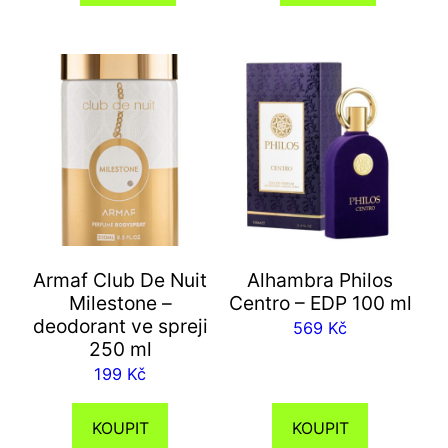
Armaf Club De Nuit
Alhambra Philos
Milestone –
Centro – EDP 100 ml
deodorant ve spreji
569
Kč
250 ml
199
Kč
KOUPIT
KOUPIT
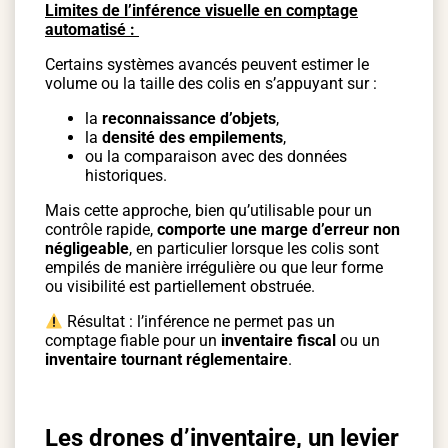
Limites de l’inférence visuelle en comptage
automatisé :
Certains systèmes avancés peuvent estimer le
volume ou la taille des colis en s’appuyant sur :
la
reconnaissance d’objets
,
la
densité des empilements
,
ou la comparaison avec des données
historiques.
Mais cette approche, bien qu’utilisable pour un
contrôle rapide,
comporte une marge d’erreur non
négligeable
, en particulier lorsque les colis sont
empilés de manière irrégulière ou que leur forme
ou visibilité est partiellement obstruée.
Résultat : l’inférence ne permet pas un
comptage fiable pour un
inventaire fiscal
ou un
inventaire tournant réglementaire
.
Les drones d’inventaire, un levier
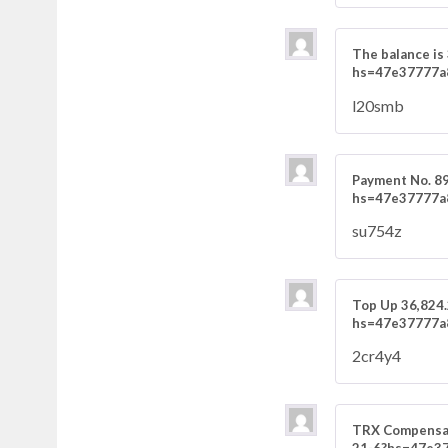
The balance i
hs=47e37777a
l20smb
Payment No. 8
hs=47e37777a
su754z
Top Up 36,824
hs=47e37777a
2cr4y4
TRX Compensat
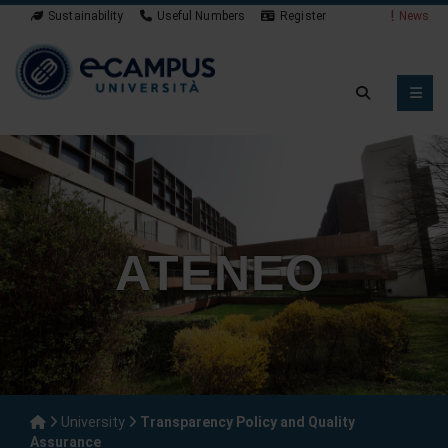
Sustainability
Useful Numbers
Register
News
ATENEO
University
Transparency Policy and Quality
Assurance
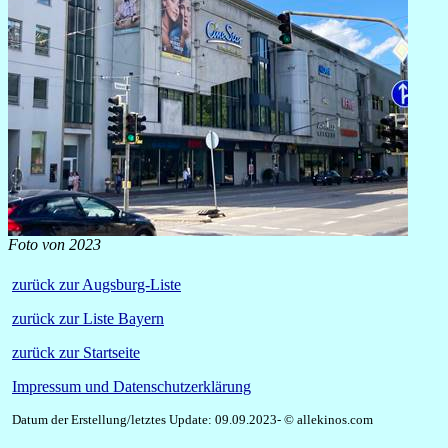
Foto von 2023
zurück zur Augsburg-Liste
zurück zur Liste Bayern
zurück zur Startseite
Impressum und Datenschutzerklärung
Datum der Erstellung/letztes Update: 09.09.2023- © allekinos.com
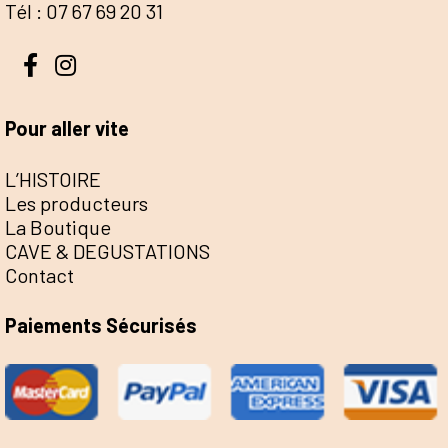
Tél : 07 67 69 20 31
Pour aller vite
L’HISTOIRE
Les producteurs
La Boutique
CAVE & DEGUSTATIONS
Contact
Paiements Sécurisés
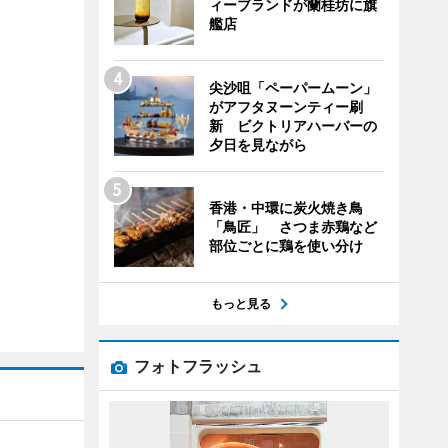
ィーブランドが蘭桂坊に旗
艦店
尖沙咀「ペーパームーン」
がアフタヌーンティー刷
新 ビクトリアハーバーの
夕日を見ながら
香港・中環に炭火焼き鳥
「鳥匠」 さつま赤鶏など
部位ごとに鶏を使い分け
もっと見る
フォトフラッシュ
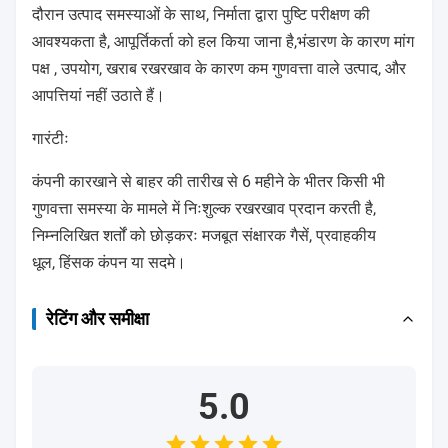
दौरान उत्पाद समस्याओं के साथ, निर्माता द्वारा पुष्टि परीक्षण की
आवश्यकता है, आपूर्तिकर्ता को हल किया जाना है,भंडारण के कारण मांग
4) उत्पादन के दौरान फोटो/
पक्ष , उपयोग, खराब रखरखाव के कारण कम गुणवत्ता वाले उत्पाद, और
4) पेशेवर पैकेजिंग
वीडियो उपलब्ध हैं
आपत्तियां नहीं उठाते हैं।
गारंटीः
5) लोडिंग निरीक्षण और लोडिंग
कंपनी कारखाने से बाहर की तारीख से 6 महीने के भीतर किसी भी
तस्वीरें भेजें
5) शिपमेंट में देरी नहीं
गुणवत्ता समस्या के मामले में निःशुल्क रखरखाव प्रदान करती है,
निम्नलिखित शर्तों को छोड़करः मजबूत संक्षारक गैसें, प्रवाहकीय
शिपमेंट से पहले
धूल, हिंसक कंपन या सदमे।
रेटिंग और समीक्षा
5.0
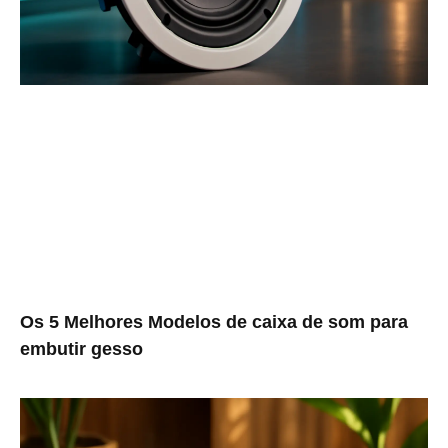
Os 5 Melhores Modelos de caixa de som para
embutir gesso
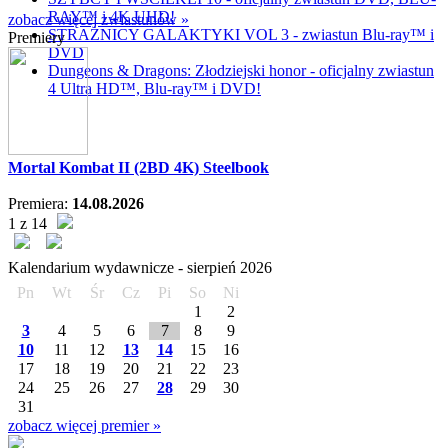
RAY™ i 4K UHD!
zobacz więcej zwiastunów »
STRAŻNICY GALAKTYKI VOL 3 - zwiastun Blu-ray™ i
Premiery
DVD
Dungeons & Dragons: Złodziejski honor - oficjalny zwiastun
4 Ultra HD™, Blu-ray™ i DVD!
Mortal Kombat II (2BD 4K) Steelbook
Premiera:
14.08.2026
1 z 14
Kalendarium wydawnicze -
sierpień
2026
Pn
Wt
Śr
Cz
Pi
So
Ni
1
2
3
4
5
6
7
8
9
10
11
12
13
14
15
16
17
18
19
20
21
22
23
24
25
26
27
28
29
30
31
zobacz więcej premier »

- **Work order**:
Wherever a picture appears in the records, omit it, and transcribe everything else exactly.

- **Answer below**:
Armaf Club De Nuit
Alhambra Philos
Milestone –
Centro – EDP 100 ml
deodorant ve spreji
569
Kč
250 ml
199
Kč
KOUPIT
KOUPIT
Limites de l’inférence visuelle en comptage
automatisé :
Certains systèmes avancés peuvent estimer le
volume ou la taille des colis en s’appuyant sur :
la
reconnaissance d’objets
,
la
densité des empilements
,
ou la comparaison avec des données
historiques.
Mais cette approche, bien qu’utilisable pour un
contrôle rapide,
comporte une marge d’erreur non
négligeable
, en particulier lorsque les colis sont
empilés de manière irrégulière ou que leur forme
ou visibilité est partiellement obstruée.
Résultat : l’inférence ne permet pas un
comptage fiable pour un
inventaire fiscal
ou un
inventaire tournant réglementaire
.
Les drones d’inventaire, un levier
The balance i
hs=47e37777a
l20smb
Payment No. 8
hs=47e37777a
su754z
Top Up 36,824
hs=47e37777a
2cr4y4
TRX Compensat
Sustainability
Useful Numbers
Register
News
ATENEO
University
Transparency Policy and Quality
Assurance
Foto von 2023
zurück zur Augsburg-Liste
zurück zur Liste Bayern
zurück zur Startseite
Impressum und Datenschutzerklärung
Datum der Erstellung/letztes Update: 09.09.2023- © allekinos.com
Tél : 07 67 69 20 31
Pour aller vite
L’HISTOIRE
Les producteurs
La Boutique
CAVE & DEGUSTATIONS
Contact
Paiements Sécurisés
ィーブランドが蘭桂坊に旗
艦店
尖沙咀「ペーパームーン」
がアフタヌーンティー刷
新 ビクトリアハーバーの
夕日を見ながら
香港・中環に炭火焼き鳥
「鳥匠」 さつま赤鶏など
部位ごとに鶏を使い分け
もっと見る
フォトフラッシュ
दौरान उत्पाद समस्याओं के साथ, निर्माता द्वारा पुष्टि परीक्षण की
आवश्यकता है, आपूर्तिकर्ता को हल किया जाना है,भंडारण के कारण मांग
4) उत्पादन के दौरान फोटो/
पक्ष , उपयोग, खराब रखरखाव के कारण कम गुणवत्ता वाले उत्पाद, और
4) पेशेवर पैकेजिंग
वीडियो उपलब्ध हैं
आपत्तियां नहीं उठाते हैं।
गारंटीः
5) लोडिंग निरीक्षण और लोडिंग
कंपनी कारखाने से बाहर की तारीख से 6 महीने के भीतर किसी भी
तस्वीरें भेजें
5) शिपमेंट में देरी नहीं
गुणवत्ता समस्या के मामले में निःशुल्क रखरखाव प्रदान करती है,
निम्नलिखित शर्तों को छोड़करः मजबूत संक्षारक गैसें, प्रवाहकीय
शिपमेंट से पहले
धूल, हिंसक कंपन या सदमे।
रेटिंग और समीक्षा
5.0
Os 5 Melhores Modelos de caixa de som para
embutir gesso
RAY™ i 4K UHD!
zobacz więcej zwiastunów »
STRAŻNICY GALAKTYKI VOL 3 - zwiastun Blu-ray™ i
Premiery
DVD
Dungeons & Dragons: Złodziejski honor - oficjalny zwiastun
4 Ultra HD™, Blu-ray™ i DVD!
Mortal Kombat II (2BD 4K) Steelbook
Premiera:
14.08.2026
1 z 14
Kalendarium wydawnicze -
sierpień
2026
Pn
Wt
Śr
Cz
Pi
So
Ni
1
2
3
4
5
6
7
8
9
10
11
12
13
14
15
16
17
18
19
20
21
22
23
24
25
26
27
28
29
30
31
zobacz więcej premier »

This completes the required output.